### EXERCISE DIRECTIONS
Nothing but the pictures should be dropped; repeat the rest of the data below exactly.

(GIVEN RECORDS Opens)

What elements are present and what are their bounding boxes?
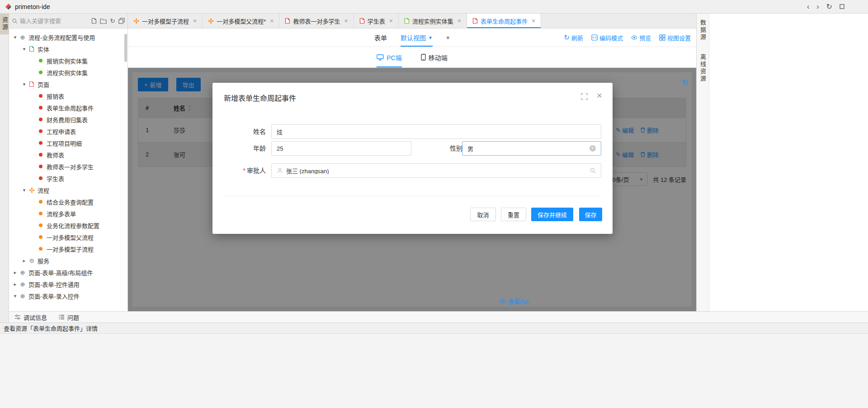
tab-form[interactable]: 表单: [374, 28, 387, 47]
fullscreen-icon[interactable]: [581, 93, 588, 100]
close-tab-icon[interactable]: ×: [270, 17, 274, 24]
tree-item[interactable]: 流程实例实体集: [9, 66, 127, 78]
caret-down-icon[interactable]: ▾: [12, 293, 19, 299]
import-resource-icon[interactable]: [91, 18, 97, 24]
tree-item[interactable]: 结合业务查询配置: [9, 196, 127, 208]
new-folder-icon[interactable]: [100, 18, 107, 24]
editor-tab[interactable]: 表单生命周起事件×: [467, 14, 541, 28]
age-input[interactable]: [277, 145, 406, 152]
titlebar-nav: ‹ › ↻: [807, 3, 844, 10]
save-and-continue-button[interactable]: 保存并继续: [531, 208, 573, 221]
close-tab-icon[interactable]: ×: [193, 17, 197, 24]
caret-right-icon[interactable]: ▸: [12, 270, 19, 275]
view-settings-label: 视图设置: [667, 33, 691, 42]
caret-down-icon[interactable]: ▾: [12, 34, 19, 40]
tree-item[interactable]: ▾⊕页面-表单-录入控件: [9, 290, 127, 302]
caret-down-icon[interactable]: ▾: [21, 81, 28, 87]
tab-pc[interactable]: PC端: [377, 47, 401, 67]
tree-item[interactable]: 流程多表单: [9, 208, 127, 219]
age-label-text: 年龄: [253, 145, 266, 152]
approver-input[interactable]: [286, 167, 586, 174]
titlebar: primeton-ide ‹ › ↻: [0, 0, 868, 14]
resource-dot-orange: [37, 235, 45, 239]
editor-tab[interactable]: 学生表×: [354, 14, 399, 28]
search-icon[interactable]: [590, 167, 596, 174]
refresh-icon[interactable]: ↻: [110, 17, 115, 24]
collapse-all-icon[interactable]: [118, 18, 125, 24]
name-field: [271, 124, 601, 139]
tree-item[interactable]: 工程项目明细: [9, 137, 127, 149]
editor-tab[interactable]: 一对多模型子流程×: [128, 14, 203, 28]
tree-item[interactable]: ▸⊕页面-表单-控件通用: [9, 278, 127, 290]
view-settings-icon: [659, 34, 665, 41]
tree-item[interactable]: 一对多模型父流程: [9, 231, 127, 243]
tree-item[interactable]: ▾流程: [9, 184, 127, 196]
rail-tab-offline-resources[interactable]: 离线资源: [698, 51, 708, 86]
tree-item[interactable]: 一对多模型子流程: [9, 243, 127, 255]
reset-button[interactable]: 重置: [501, 208, 526, 221]
tab-default-view[interactable]: 默认视图 ▼: [401, 28, 433, 47]
restore-window-icon[interactable]: [840, 4, 844, 9]
caret-down-icon[interactable]: ▾: [21, 187, 28, 193]
editor-tab-label: 一对多模型子流程: [142, 17, 189, 25]
preview-button[interactable]: 预览: [631, 33, 651, 42]
close-tab-icon[interactable]: ×: [389, 17, 393, 24]
tab-debug-info[interactable]: 调试信息: [14, 313, 47, 322]
tree-item[interactable]: 学生表: [9, 172, 127, 184]
name-input[interactable]: [277, 128, 596, 135]
search-input[interactable]: [20, 18, 89, 24]
tree-item[interactable]: 业务化流程参数配置: [9, 219, 127, 231]
caret-right-icon[interactable]: ▸: [21, 258, 28, 264]
close-tab-icon[interactable]: ×: [344, 17, 348, 24]
rail-tab-resources[interactable]: 资源: [0, 14, 9, 34]
tree-item[interactable]: 财务费用归集表: [9, 114, 127, 125]
view-settings-button[interactable]: 视图设置: [659, 33, 691, 42]
resource-dot-orange: [37, 212, 45, 215]
sliders-icon: [14, 314, 21, 320]
tree-item[interactable]: 报销表: [9, 90, 127, 102]
tree-item[interactable]: 教师表一对多学生: [9, 161, 127, 172]
app-title: primeton-ide: [15, 3, 50, 10]
flow-icon: [208, 18, 214, 24]
close-tab-icon[interactable]: ×: [458, 17, 461, 24]
editor-tab[interactable]: 一对多模型父流程*×: [203, 14, 279, 28]
page-icon: [472, 18, 478, 24]
canvas-refresh-icon[interactable]: ↻: [682, 79, 688, 86]
nav-forward-icon[interactable]: ›: [816, 3, 819, 10]
add-view-button[interactable]: +: [446, 28, 450, 47]
nav-back-icon[interactable]: ‹: [807, 3, 809, 10]
clear-icon[interactable]: ×: [590, 145, 596, 152]
editor-tab[interactable]: 流程实例实体集×: [399, 14, 467, 28]
tree-item[interactable]: 表单生命周起事件: [9, 102, 127, 114]
refresh-icon[interactable]: ↻: [826, 3, 832, 10]
tree-item[interactable]: 教师表: [9, 149, 127, 161]
caret-down-icon[interactable]: ▾: [21, 46, 28, 52]
code-mode-icon: [591, 34, 598, 41]
gender-input[interactable]: [467, 145, 586, 152]
save-button[interactable]: 保存: [579, 208, 602, 221]
approver-field: [271, 163, 601, 178]
tree-item[interactable]: ▸⊕页面-表单-高级/布局组件: [9, 266, 127, 278]
view-api-link[interactable]: 查看Api: [500, 297, 528, 305]
close-tab-icon[interactable]: ×: [532, 17, 535, 24]
tree-item[interactable]: ▾实体: [9, 43, 127, 55]
tab-problems[interactable]: 问题: [59, 313, 79, 322]
tab-pc-label: PC端: [387, 53, 401, 62]
tab-mobile[interactable]: 移动端: [421, 47, 448, 67]
tree-item[interactable]: ▸⚙服务: [9, 255, 127, 266]
name-field-label: 姓名: [222, 124, 266, 139]
tree-item[interactable]: ▾页面: [9, 78, 127, 90]
editor-tab[interactable]: 教师表一对多学生×: [279, 14, 354, 28]
rail-tab-datasource[interactable]: 数据源: [698, 16, 708, 44]
monitor-icon: [377, 54, 384, 61]
age-field: [271, 141, 411, 156]
tree-item[interactable]: 报销实例实体集: [9, 55, 127, 66]
sidebar-scrollbar[interactable]: [124, 34, 127, 62]
code-mode-button[interactable]: 编码模式: [591, 33, 623, 42]
cancel-button[interactable]: 取消: [470, 208, 496, 221]
close-icon[interactable]: ×: [597, 90, 602, 100]
caret-right-icon[interactable]: ▸: [12, 281, 19, 287]
tree-item[interactable]: 工程申请表: [9, 125, 127, 137]
tree-item[interactable]: ▾⊕流程-业务流程配置与使用: [9, 31, 127, 43]
refresh-view-button[interactable]: ↻ 刷新: [564, 33, 583, 42]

(GIVEN RECORDS Closes)

### COMPLETED TASK
What elements are present and what are their bounding boxes?
tab-form[interactable]: 表单: [374, 28, 387, 47]
fullscreen-icon[interactable]: [581, 93, 588, 100]
close-tab-icon[interactable]: ×: [270, 17, 274, 24]
tree-item[interactable]: 流程实例实体集: [9, 66, 127, 78]
caret-down-icon[interactable]: ▾: [12, 293, 19, 299]
import-resource-icon[interactable]: [91, 18, 97, 24]
tree-item[interactable]: 结合业务查询配置: [9, 196, 127, 208]
new-folder-icon[interactable]: [100, 18, 107, 24]
editor-tab[interactable]: 表单生命周起事件×: [467, 14, 541, 28]
age-input[interactable]: [277, 145, 406, 152]
titlebar-nav: ‹ › ↻: [807, 3, 844, 10]
save-and-continue-button[interactable]: 保存并继续: [531, 208, 573, 221]
close-tab-icon[interactable]: ×: [193, 17, 197, 24]
caret-right-icon[interactable]: ▸: [12, 270, 19, 275]
view-settings-label: 视图设置: [667, 33, 691, 42]
caret-down-icon[interactable]: ▾: [12, 34, 19, 40]
tree-item[interactable]: ▾⊕页面-表单-录入控件: [9, 290, 127, 302]
caret-down-icon[interactable]: ▾: [21, 81, 28, 87]
tab-pc[interactable]: PC端: [377, 47, 401, 67]
tree-item[interactable]: 流程多表单: [9, 208, 127, 219]
age-label-text: 年龄: [253, 145, 266, 152]
approver-input[interactable]: [286, 167, 586, 174]
titlebar: primeton-ide ‹ › ↻: [0, 0, 868, 14]
resource-dot-orange: [37, 235, 45, 239]
editor-tab[interactable]: 学生表×: [354, 14, 399, 28]
search-icon[interactable]: [590, 167, 596, 174]
refresh-icon[interactable]: ↻: [110, 17, 115, 24]
collapse-all-icon[interactable]: [118, 18, 125, 24]
name-field: [271, 124, 601, 139]
tree-item[interactable]: 工程项目明细: [9, 137, 127, 149]
editor-tab[interactable]: 一对多模型子流程×: [128, 14, 203, 28]
tree-item[interactable]: ▸⊕页面-表单-控件通用: [9, 278, 127, 290]
view-settings-icon: [659, 34, 665, 41]
tree-item[interactable]: 一对多模型父流程: [9, 231, 127, 243]
tree-item[interactable]: ▾流程: [9, 184, 127, 196]
rail-tab-offline-resources[interactable]: 离线资源: [698, 51, 708, 86]
tree-item[interactable]: 一对多模型子流程: [9, 243, 127, 255]
reset-button[interactable]: 重置: [501, 208, 526, 221]
tab-default-view[interactable]: 默认视图 ▼: [401, 28, 433, 47]
restore-window-icon[interactable]: [840, 4, 844, 9]
caret-down-icon[interactable]: ▾: [21, 187, 28, 193]
editor-tab-label: 一对多模型子流程: [142, 17, 189, 25]
preview-button[interactable]: 预览: [631, 33, 651, 42]
close-tab-icon[interactable]: ×: [389, 17, 393, 24]
tab-debug-info[interactable]: 调试信息: [14, 313, 47, 322]
tree-item[interactable]: 学生表: [9, 172, 127, 184]
name-input[interactable]: [277, 128, 596, 135]
search-input[interactable]: [20, 18, 89, 24]
tree-item[interactable]: 业务化流程参数配置: [9, 219, 127, 231]
caret-right-icon[interactable]: ▸: [21, 258, 28, 264]
close-tab-icon[interactable]: ×: [344, 17, 348, 24]
rail-tab-resources[interactable]: 资源: [0, 14, 9, 34]
tree-item[interactable]: 财务费用归集表: [9, 114, 127, 125]
view-settings-button[interactable]: 视图设置: [659, 33, 691, 42]
resource-dot-orange: [37, 212, 45, 215]
sliders-icon: [14, 314, 21, 320]
tree-item[interactable]: 报销表: [9, 90, 127, 102]
tree-item[interactable]: 教师表一对多学生: [9, 161, 127, 172]
app-title: primeton-ide: [15, 3, 50, 10]
flow-icon: [208, 18, 214, 24]
close-tab-icon[interactable]: ×: [458, 17, 461, 24]
editor-tab[interactable]: 一对多模型父流程*×: [203, 14, 279, 28]
page-icon: [472, 18, 478, 24]
canvas-refresh-icon[interactable]: ↻: [682, 79, 688, 86]
nav-forward-icon[interactable]: ›: [816, 3, 819, 10]
add-view-button[interactable]: +: [446, 28, 450, 47]
nav-back-icon[interactable]: ‹: [807, 3, 809, 10]
clear-icon[interactable]: ×: [590, 145, 596, 152]
editor-tab[interactable]: 流程实例实体集×: [399, 14, 467, 28]
tree-item[interactable]: 表单生命周起事件: [9, 102, 127, 114]
refresh-icon[interactable]: ↻: [826, 3, 832, 10]
tree-item[interactable]: 教师表: [9, 149, 127, 161]
caret-down-icon[interactable]: ▾: [21, 46, 28, 52]
code-mode-icon: [591, 34, 598, 41]
gender-input[interactable]: [467, 145, 586, 152]
save-button[interactable]: 保存: [579, 208, 602, 221]
approver-field: [271, 163, 601, 178]
tree-item[interactable]: ▸⊕页面-表单-高级/布局组件: [9, 266, 127, 278]
view-api-link[interactable]: 查看Api: [500, 297, 528, 305]
close-tab-icon[interactable]: ×: [532, 17, 535, 24]
tree-item[interactable]: ▾实体: [9, 43, 127, 55]
tab-problems[interactable]: 问题: [59, 313, 79, 322]
tab-pc-label: PC端: [387, 53, 401, 62]
tab-mobile[interactable]: 移动端: [421, 47, 448, 67]
tree-item[interactable]: ▸⚙服务: [9, 255, 127, 266]
name-field-label: 姓名: [222, 124, 266, 139]
tree-item[interactable]: ▾页面: [9, 78, 127, 90]
editor-tab[interactable]: 教师表一对多学生×: [279, 14, 354, 28]
rail-tab-datasource[interactable]: 数据源: [698, 16, 708, 44]
monitor-icon: [377, 54, 384, 61]
age-field: [271, 141, 411, 156]
tree-item[interactable]: 报销实例实体集: [9, 55, 127, 66]
sidebar-scrollbar[interactable]: [124, 34, 127, 62]
code-mode-button[interactable]: 编码模式: [591, 33, 623, 42]
cancel-button[interactable]: 取消: [470, 208, 496, 221]
close-icon[interactable]: ×: [597, 90, 602, 100]
caret-right-icon[interactable]: ▸: [12, 281, 19, 287]
tree-item[interactable]: 工程申请表: [9, 125, 127, 137]
tree-item[interactable]: ▾⊕流程-业务流程配置与使用: [9, 31, 127, 43]
refresh-view-button[interactable]: ↻ 刷新: [564, 33, 583, 42]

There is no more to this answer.